Поставив, таким образом, под вопрос эстетическое единство немого кино и увидев в нем борьбу двух враждебных тенденций, рассмотрим теперь историю последнего двадцатилетия.
С 1930 по 1940 год во всем мире под влиянием главным образом американских фильмов сложилось известное единство выразительных средств киноязыка. Пять или шесть основных жанров, одержав триумфальную победу в Голливуде, утверждают свое непререкаемое преимущество: американская комедия («Мистер Дидс едет в Вашингтон»), бурлеск (братья Маркс), музыкальный фильм с танцами и мюзик-холлом (Фред Астер и Джинджер Роджерс, «Зигфелд-фоллиз»), полицейский и гангстерский фильм («Лицо со шрамом», «Я—беглый каторжник», «Осведомитель»), психологическая и бытовая драма («Тупик», «Иезавель»), фантастический фильм и гиньоль («Доктор Джекиль и мистер Хайд», «Невидимка», «Франкенштейн»), вестерн («Дилижанс»). Вторым по своему значению было в этот период, несомненно, французское кино; постепенно его преимущество утвердилось в области черного, или поэтического, реализма, представленного четырьмя крупнейшими именами: Жак Фейдер, Жан Ренуар, Марсель Карне и Жюльен Дювивье. Поскольку сравнительная оценка национальных кинематографий не входит в нашу задачу, нам незачем останавливаться на советском, английском, немецком, а также итальянском кино, для которого рассматриваемый период был менее плодотворным, чем последующее десятилетие. Во всяком случае, американской и французской кинопродукции нам будет вполне достаточно, чтобы определить довоенное звуковое кино как искусство, явно достигшее равновесия и зрелости как по содержанию, так и по форме.
В отношении содержания — сложились основные жанры с хорошо разработанными правилами, способные нравиться массовой международной аудитории, равно как и культурной элите, если только она не предубеждена против кино.
В отношении формы — в операторском и режиссерском решении фильма выработались отчетливые стили,

==86
соответствующие теме; между изображением и звуком было достигнуто полное единство.
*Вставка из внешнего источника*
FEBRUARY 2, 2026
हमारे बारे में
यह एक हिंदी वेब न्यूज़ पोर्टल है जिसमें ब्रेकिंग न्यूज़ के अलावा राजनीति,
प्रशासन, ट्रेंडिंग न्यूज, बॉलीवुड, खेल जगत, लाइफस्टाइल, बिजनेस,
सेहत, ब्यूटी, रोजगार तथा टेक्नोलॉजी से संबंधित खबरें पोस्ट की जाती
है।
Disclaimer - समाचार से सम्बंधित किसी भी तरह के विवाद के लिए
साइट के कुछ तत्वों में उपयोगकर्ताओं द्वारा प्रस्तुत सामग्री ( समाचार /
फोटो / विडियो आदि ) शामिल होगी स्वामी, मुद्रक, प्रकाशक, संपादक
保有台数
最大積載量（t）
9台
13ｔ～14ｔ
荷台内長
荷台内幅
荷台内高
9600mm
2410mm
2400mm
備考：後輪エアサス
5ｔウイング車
Когда смотришь сегодня такие фильмы, как «Иезавель» Уильяма Уайлера, «Дилижанс» (1939) Джона Форда или «День начинается» (1939) Марселя Карне, то видишь перед собой искусство, достигшее полного равновесия, идеальной формы выражения, и одновременно восхищаешься драматическими и моральными темами, которые, возможно, и не были порождены кинематографом, но которые именно благодаря ему получили художественную силу и величие. Короче говоря, перед нами «классическое» искусство со всеми его отличительными чертами и со свойственной ему полнотой.
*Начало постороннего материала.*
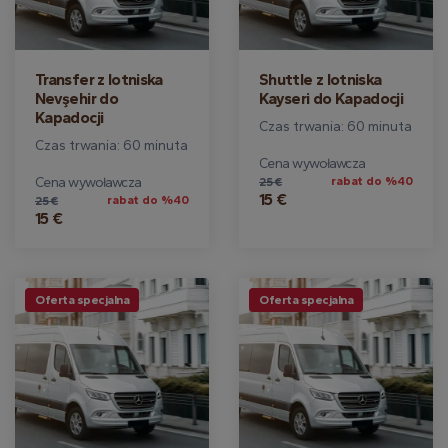
Transfer z lotniska
Shuttle z lotniska
Nevşehir do
Kayseri do Kapadocji
Kapadocji
Czas trwania: 60 minuta
Czas trwania: 60 minuta
Cena wywoławcza
Cena wywoławcza
rabat do %40
25 €
15 €
rabat do %40
25 €
15 €
Oferta specjalna
Oferta specjalna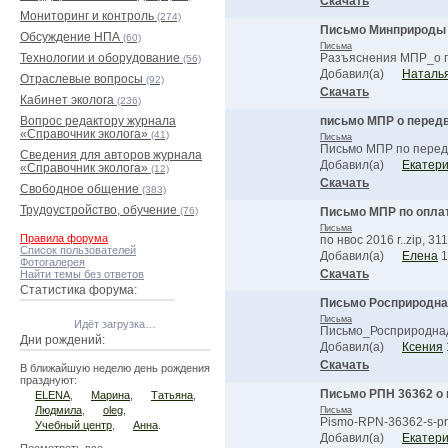
Скачать
Мониторинг и контроль
(274)
Письмо Минприроды 
Обсуждение НПА
(60)
Письма
Технологии и оборудование
Разъяснения МПР_о пр
(56)
Добавил(а)
Наталь
Отраслевые вопросы
(92)
Скачать
Кабинет эколога
(236)
Вопрос редактору журнала
письмо МПР о перед
«Справочник эколога»
(41)
Письма
Письмо МПР по передв
Сведения для авторов журнала
Добавил(а)
Екатер
«Справочник эколога»
(12)
Скачать
Свободное общение
(383)
Трудоустройство, обучение
(76)
Письмо МПР по оплат
Письма
Правила форума
по нвос 2016 г..zip, 31
Список пользователей
Добавил(а)
Елена
1
Фотогалерея
Скачать
Найти темы без ответов
Статистика форума:
Письмо Росприроднад
Письма
Идёт загрузка…
Письмо_Росприроднад…
Дни рождений:
Добавил(а)
Ксения
Скачать
В ближайшую неделю день рождения
празднуют:
Письмо РПН 36362 о 
ELENA
,
Марина
,
Татьяна
,
Людмила
,
oleg
,
Письма
Pismo-RPN-36362-s-prez
Учебный центр
,
Анна
.
Добавил(а)
Екатер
Мне могут справедливо возразить, что новизна послевоенного кино сравнительно с периодом до 1939 года заключается в выдвижении на первый план некоторых новых национальных кинематографий и прежде всего — в ослепительной вспышке итальянского кино и в появлении оригинального британского киноискусства, освободившегося от голливудских влияний; что, следовательно, наиболее важным для периода 1940— 1950 годов было его обогащение новыми силами и новым, еще не исследованным материалом; что подлинная революция произошла скорее в области содержания, чем в области стиля, то есть определялась обновлением того, о чем говорило кино, а не того, как оно это говорило. Разве неореализм не является прежде всего гуманизмом, а потом уже режиссерским стилем? И притом таким стилем, который определяется главным образом своим самоустранением перед лицом изображаемой реальности?